The latest stage of a landmark legal battle, relating to equal pay, was set to get underway this week.
The dispute, which centres on the salaries of around 15,000 mainly female ASDA employees, could ultimately result in the supermarket giant paying out in excess of £100million.
This month’s Employment Appeal Tribunal (EAT) follows a judgment 12 months ago that a group of shop workers should earn a comparable amount to those working in the company’s distribution centres, because the two roles had a roughly equivalent value to the business.
Reporting of the issue has tended to focus on an apparent disparity between the sexes, given that the majority of those employed on the shop floor are women while most of those employed in the distribution side of the business are men.

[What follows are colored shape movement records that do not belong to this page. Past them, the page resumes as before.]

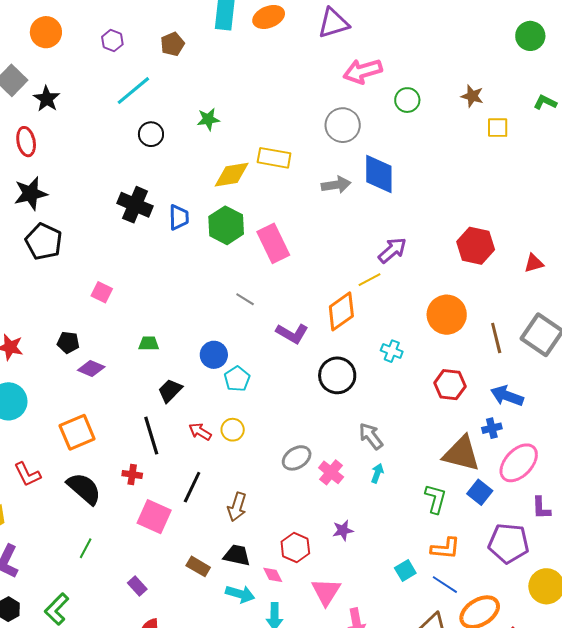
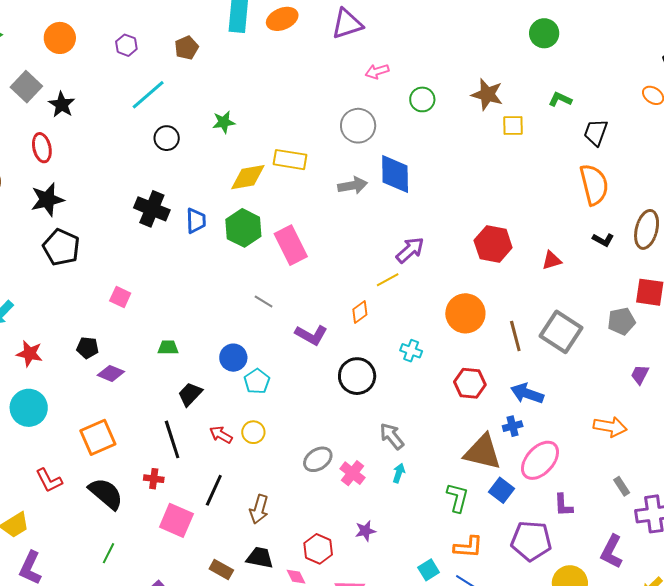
pink arrow: (363, 71) -> (377, 71), size x0.6
brown star: (472, 96) -> (487, 94), size x1.4
orange diamond: (341, 311) -> (360, 312), size x0.6

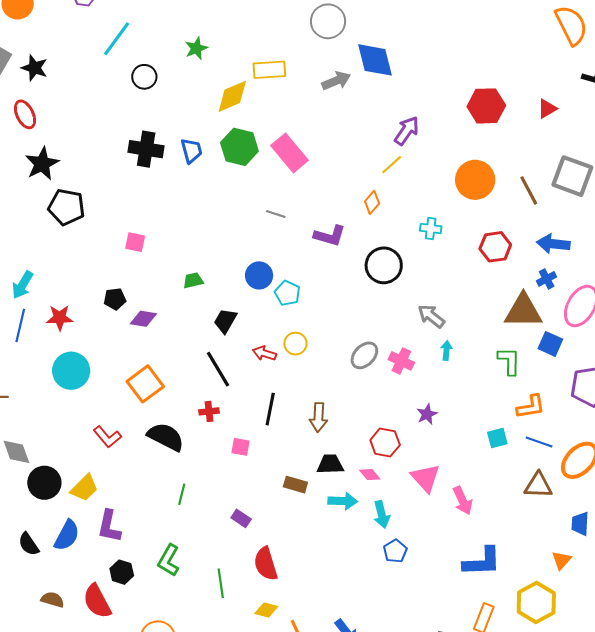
pink square: (176, 520) -> (241, 447), size x0.6
cyan square: (429, 570) -> (497, 438), turned 30

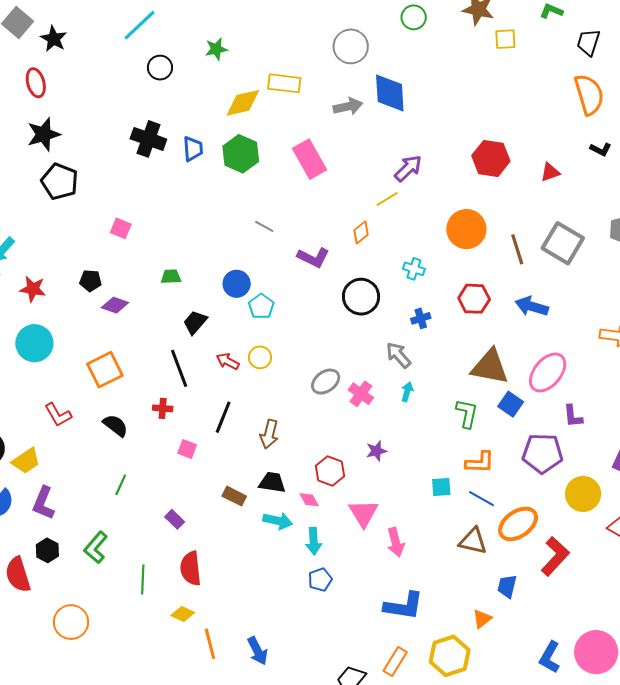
pink rectangle: (290, 153) -> (310, 159), moved
blue cross: (547, 279) -> (421, 318), moved
black semicircle: (166, 437) -> (115, 425), size x0.7

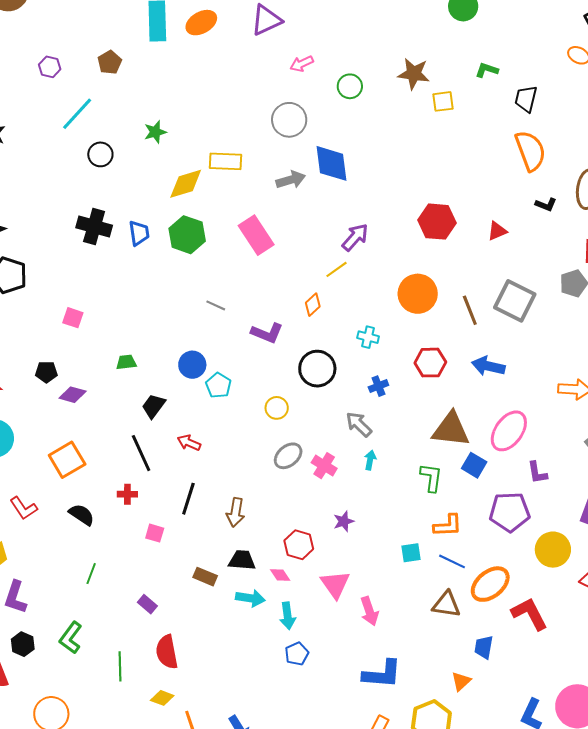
yellow circle: (260, 357) -> (277, 408), moved
red L-shape: (555, 556) -> (529, 614), turned -66

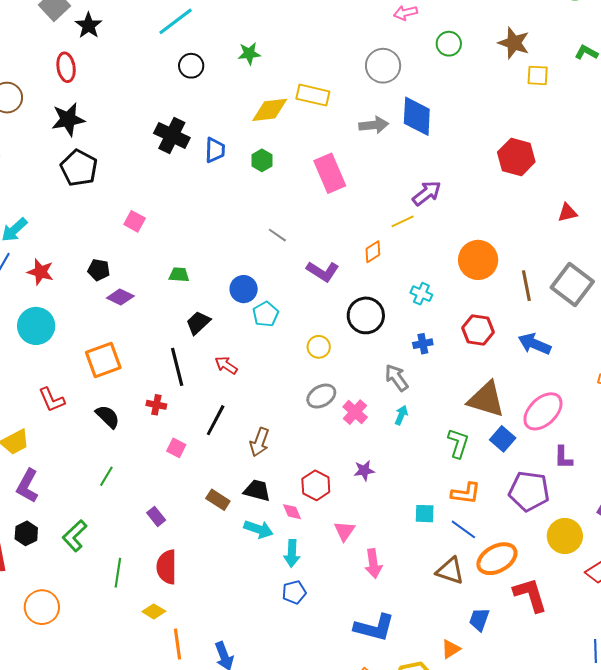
red hexagon: (437, 222) -> (516, 157), moved
green hexagon: (187, 235) -> (262, 160), size x0.6
pink triangle: (335, 584) -> (344, 531), size x0.7

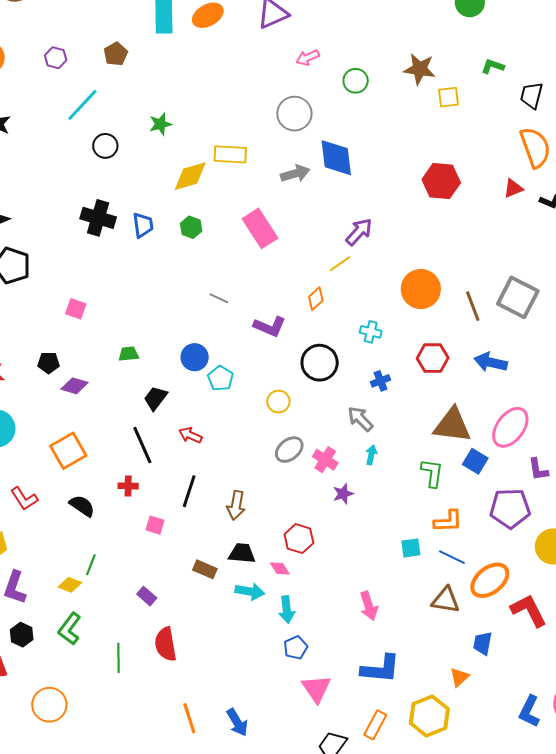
red triangle: (568, 213) -> (513, 188), moved
purple star: (364, 470) -> (343, 494), moved
pink triangle: (344, 531) -> (316, 689), moved, size x1.4
yellow diamond: (154, 611) -> (70, 585), moved

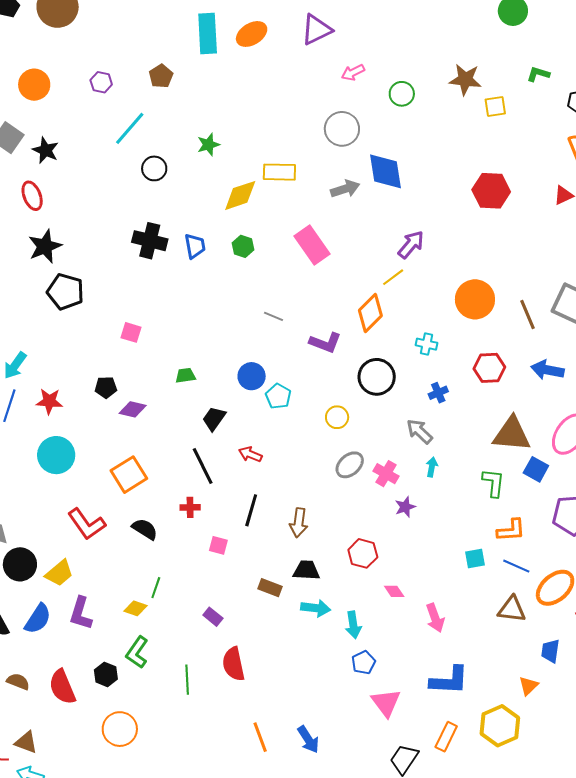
orange diamond: (316, 299) -> (370, 313), size x1.6
red L-shape: (24, 499) -> (87, 524), size x1.4
pink diamond: (280, 569) -> (394, 591), moved
black hexagon: (22, 635) -> (106, 674), moved

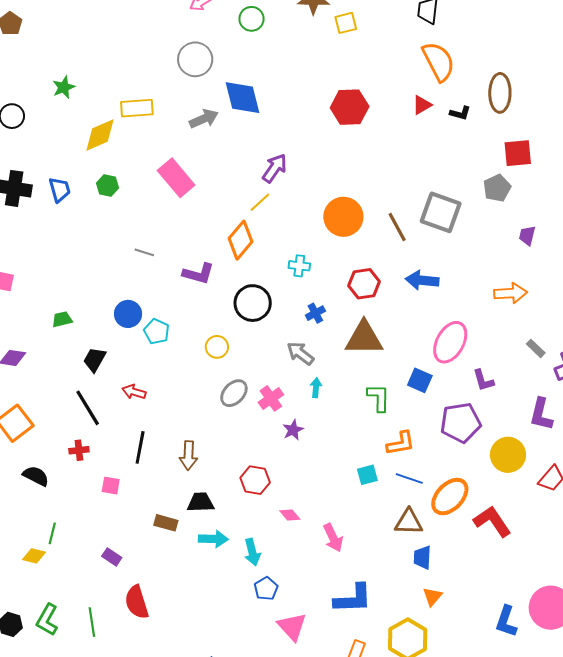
brown triangle: (512, 434) -> (364, 338), moved
pink cross: (386, 474) -> (271, 398), turned 30
blue trapezoid: (550, 651) -> (422, 558), moved
green L-shape: (137, 652) -> (47, 620), moved

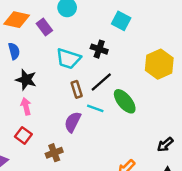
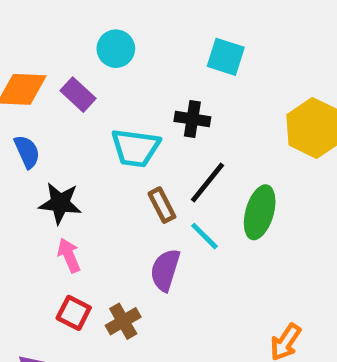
green ellipse: (125, 101) -> (260, 212), turned 65
cyan line: (95, 108) -> (205, 236), turned 35
brown cross: (54, 153) -> (123, 321), moved

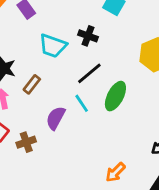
brown rectangle: (162, 205) -> (32, 84), moved, turned 54

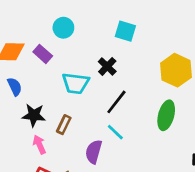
black cross: (88, 36) -> (107, 66), turned 36
green ellipse: (115, 96) -> (166, 115), moved

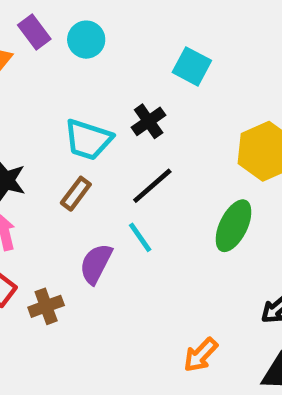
purple rectangle: (43, 54) -> (34, 32), moved
brown rectangle: (64, 125) -> (76, 194), moved

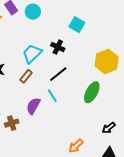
black cross: (149, 121) -> (58, 47), turned -32
cyan trapezoid: (88, 140) -> (32, 54), turned 115

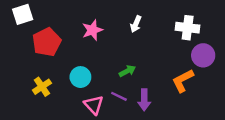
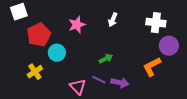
cyan circle: (80, 77) -> (57, 53), moved
purple arrow: (144, 100) -> (120, 83), turned -78

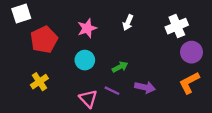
white cross: (156, 23) -> (177, 26), turned -30
cyan circle: (57, 53) -> (85, 60), moved
orange L-shape: (152, 67) -> (189, 83), moved
purple arrow: (120, 83) -> (145, 87), moved

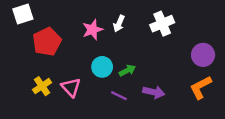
white arrow: (128, 23) -> (119, 24), moved
white cross: (177, 26) -> (162, 24), moved
cyan circle: (85, 60) -> (102, 67), moved
pink triangle: (88, 99) -> (71, 87), moved

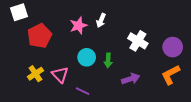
white cross: (162, 24) -> (138, 41), moved, turned -36
green arrow: (127, 70) -> (108, 60), turned 120
purple arrow: (154, 92) -> (131, 79), turned -30
purple line: (119, 96) -> (83, 91), moved

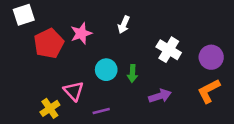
pink star: (78, 26) -> (81, 33), moved
yellow cross: (35, 74) -> (50, 108), moved
purple line: (83, 91) -> (101, 111), turned -40

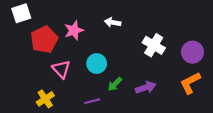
white arrow: (124, 25) -> (113, 22), turned 77
green arrow: (132, 73) -> (115, 84), moved, turned 42
pink triangle: (74, 91) -> (61, 69), moved

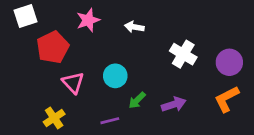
pink star: (74, 30) -> (88, 20), moved

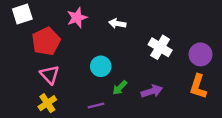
pink triangle: (73, 83) -> (50, 75), moved
orange L-shape: (227, 99) -> (198, 86), turned -45

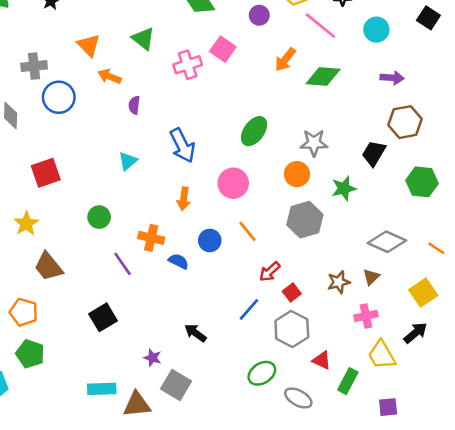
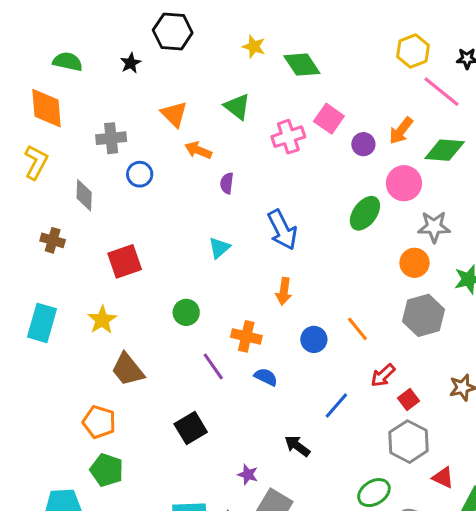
purple circle: (259, 15) -> (363, 144), moved
blue circle: (59, 97) -> (140, 174), size x0.7
pink circle: (233, 183) -> (404, 183), moved
blue semicircle: (179, 261) -> (266, 377), moved
blue line: (249, 309) -> (336, 405), moved

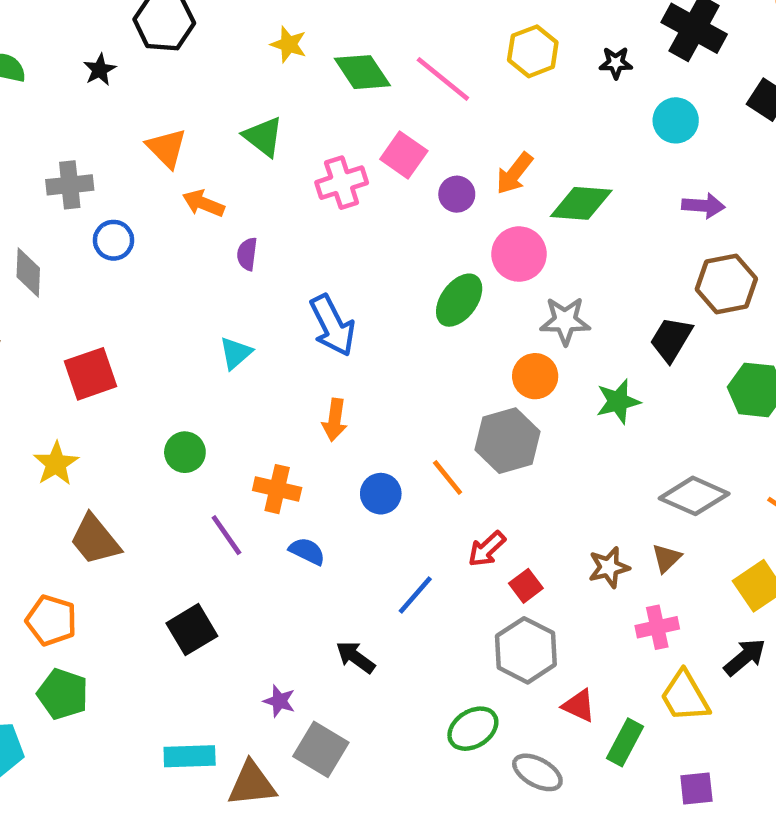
pink line: (442, 92) -> (443, 79), moved
gray hexagon: (424, 315) -> (507, 441), moved

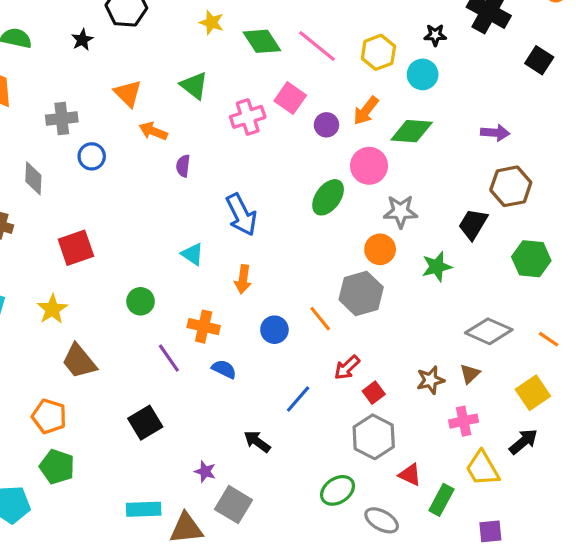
yellow hexagon: (533, 51) -> (378, 52), moved
cyan circle: (676, 120) -> (423, 74), moved
cyan triangle: (236, 353) -> (193, 254), moved, turned -45

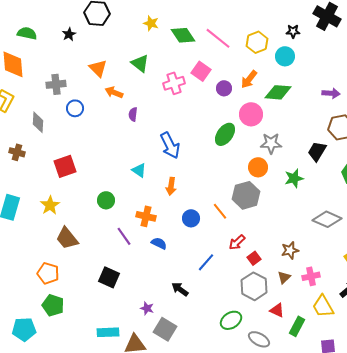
brown triangle: (470, 374) -> (284, 277), moved
black square: (145, 423) -> (109, 277), turned -35

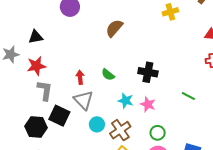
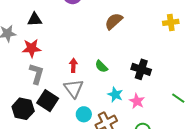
yellow cross: (170, 12) -> (171, 22), moved

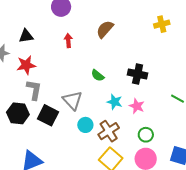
red arrow: (73, 65) -> (68, 41), moved
black hexagon: (23, 109) -> (18, 113), moved

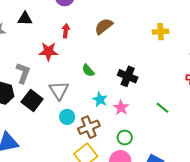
red star: (26, 65) -> (48, 51), moved

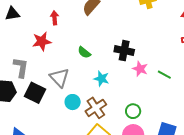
pink star: (121, 108) -> (140, 69), moved

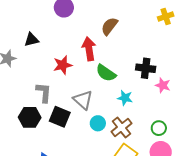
red arrow: (55, 18) -> (89, 49), moved, size x1.6
green semicircle: (84, 52) -> (106, 73), size x1.5

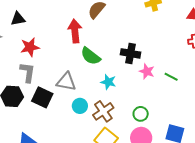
red star: (63, 65) -> (30, 47), moved
gray triangle: (83, 100) -> (66, 82), turned -35

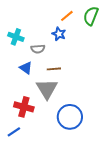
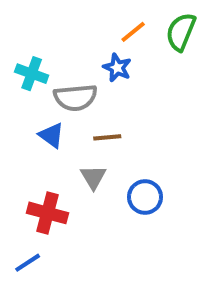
gray semicircle: (38, 49) -> (75, 98), size x1.5
gray triangle: (47, 89) -> (93, 177), size x0.6
blue circle: (70, 117) -> (145, 197), moved, size x0.7

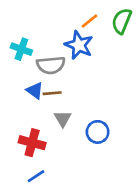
blue star: (117, 68) -> (79, 45), size x1.5
brown line: (107, 137) -> (52, 93), moved
blue line: (28, 263) -> (36, 176), moved

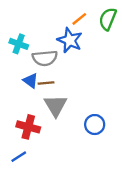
gray triangle: (63, 119) -> (56, 106), size x1.5
blue circle: (98, 132) -> (95, 125), moved
blue line: (36, 176) -> (19, 157), moved

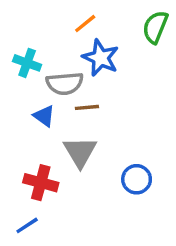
orange line: (79, 19) -> (85, 24), moved
brown line: (46, 83) -> (87, 107), moved

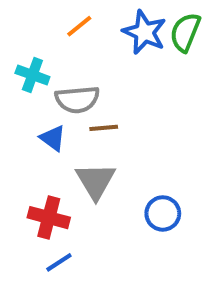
orange line: (85, 24) -> (79, 26), moved
blue star: (101, 58) -> (144, 32), moved
blue line: (27, 225) -> (59, 262), moved

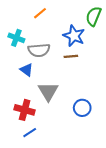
blue star: (144, 32) -> (74, 36), moved
brown line: (104, 128) -> (71, 56), moved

ASDA had already lodged an unsuccessful appeal against last October’s decision but has now launched another attempt to have the ruling overturned.
The latest hearing is likely to place considerable emphasis on job descriptions and will have significant implications for gender pay cases more generally.
According to the latest official figures, the disparity between what full-time men and women earn remains at 9.4 per cent. While the gap has narrowed, campaigners say that progress has been sluggish.
In order to inject a greater degree of urgency, the Government previously introduced a requirement that all businesses which employed more than 250 staff had to publish comparative pay rates for male and female employees.
However, with six months to go until the deadline, only 1.2 per cent of companies have made their figures public.